空手ヘラクレス
空手ヘラクレス
おすすめランク C
原題:Chinese Hercules
出演
チャーリー・チェン (陳恵敏)
ボロ・ヤン/ヤン・スエ(楊斯)
監督:チョイ・タク1973年度作品
カンフー映画ファンにとって、幻と言われている作品を見ることができた。日本でのブルース・リーからはじまったカンフー映画
ブームの中、数多くの作品が劇場公開されたが、国内でビデオ化、DVD化されたものは少なく、この作品もそういう作品の中の
一つである。
長年、タイトルから勝手に想像して、とにかくものすごい作品にちがいない!と決めつけていたが、見てみたら「うーん・・・。」って
感じだった。
ストーリーは要約すると、主人公のチャーリー・チェンが昔、恋人の兄さんと喧嘩をして殺してしまったため、これから絶対に
喧嘩をしないと誓い、自分の左手を石で打ち砕いて、拳法を使えないようにしてしまった。それから、数年、チャーリーは
港の荷受人として、働いていたが、カンフー映画でよくある“自分勝手に横暴を振舞う”悪者たちによって世話になった人、仲間が
傷つき、殺されていくのを許せなくなり、怒り爆発!立ち向かうってお話。
ちょっとイラついたのは、最後の最後までチャーリー・チャンが
「やだやだ!闘いたくない!」とジャスコのおもちゃ売り場で足をバタバタさせてはいないが、ウジウジ駄々をこねていたので、
中盤が「お前はサナギマンかい!!」(←byイナズマン)と突っ込んでしまったくらい、悪者にやられっぱなしだったこと。

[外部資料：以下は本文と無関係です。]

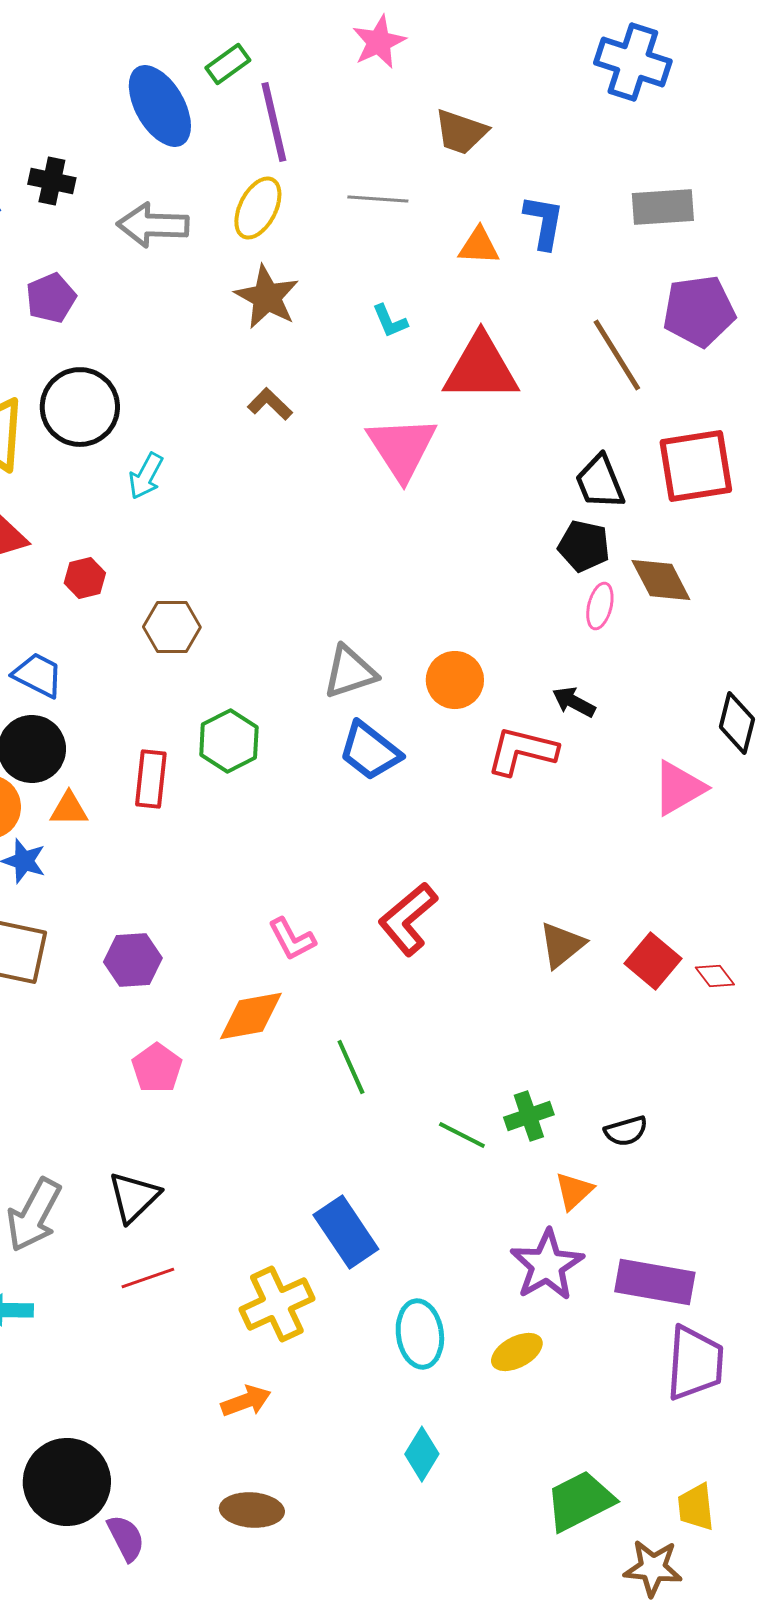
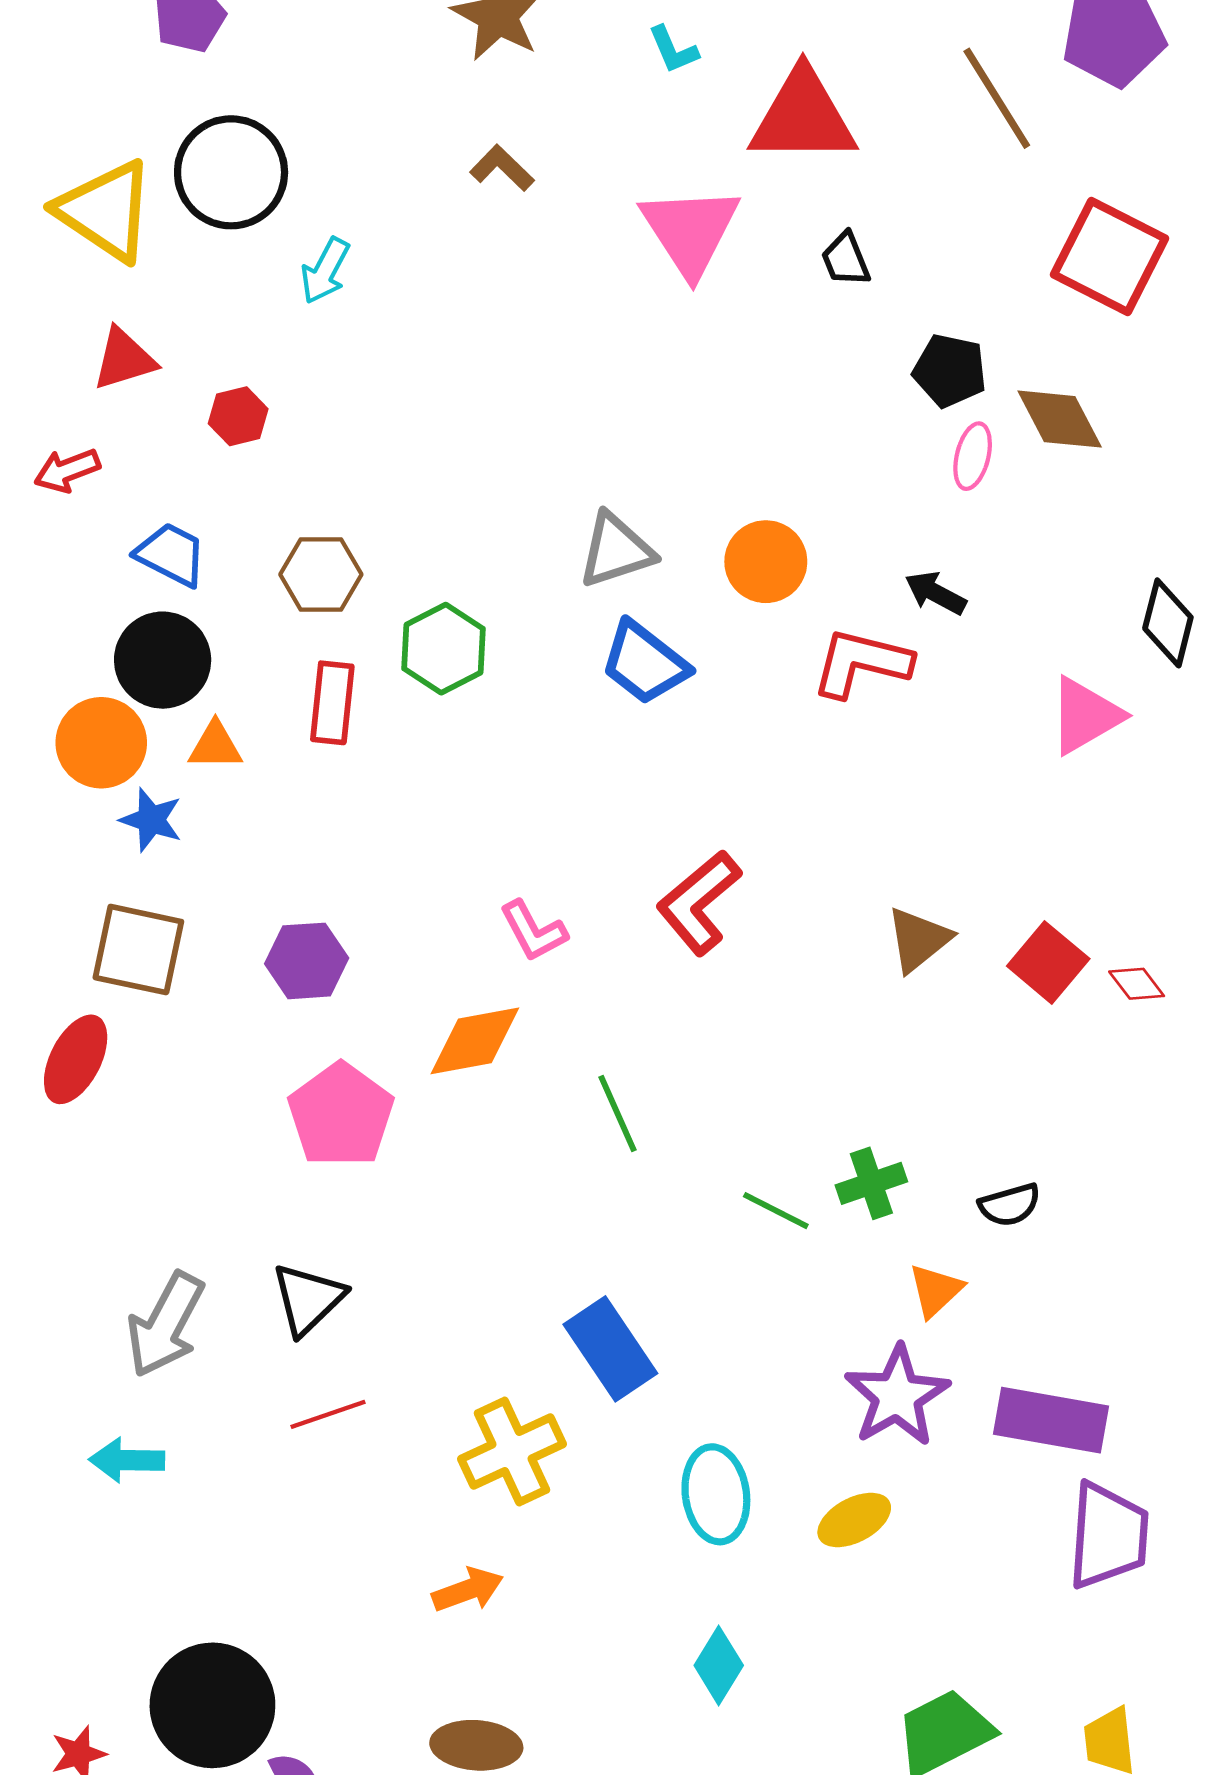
red square: (696, 466) -> (1110, 256), turned 36
black trapezoid: (600, 482) -> (846, 259), moved, size x0.7
brown hexagon: (172, 627) -> (321, 574), moved
pink pentagon: (157, 1068) -> (341, 1115), size x1.5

で、ラスト、怒り爆発して、ボロ・ヤンとスーパーファイトを繰りひろげるかと思いきや、ボスが汚くも吸っていたタバコを
チャーリーの眼に当てて見えなくなり、非常に不利な状態になり高いところに逃げちゃって、追ってきたボロ・ヤンを突き落とし、
ちょっと闘って、ボロ・ヤン死亡。その後のボスとのバトルもたいしたことなく、ボスが降参し、港に平和が戻り、チャーリーの笑顔で
“THE END”。満足できなかったなあ・・・。
ボロ・ヤンって、ばあさんが狭い路地裏歩いていて、いきなりボロ・ヤンが現れたら、心不全おこすか、尿モレおこすこと
間違いなしってくらいのキャラなんだから、主役はもっと強いキャラにしてくれないといかんと思う。この作品でのチャーリー・チャン
は、強いはずなんだけど、どう見ても「ボロ・ヤンが負けてやってる。」感じだった。劇場公開時もチャーリーが主役にもかかわらず、ボロ・ヤンが
主役のように扱われていた。
この作品では弱々しかったチャーリー・チャンは、70年、71年と中国国術大会でチャンピオンになっている人。
実生活ではジミー・ウォング(王羽)クラスの黒社会の大物らしい。(←こわいので“らしい”としておきます(笑))
倉田保昭主演最新作「黄龍」にも特別(?)出演するみたいです。(予告編でチラっとでてました。)
欧米では、マニアックなカンフー映画が普通に発売されているにもかかわらず、日本では皆無もいいところ。やっぱり、
どうしてもちゃんと理解して見たければ、今のところどうにかして英会語をマスターしないといかんなあ。
「カンフー映画見たいために英会話勉強しました。」って、ある意味すごい動機(笑)。でも上達早かったりして・・(笑)。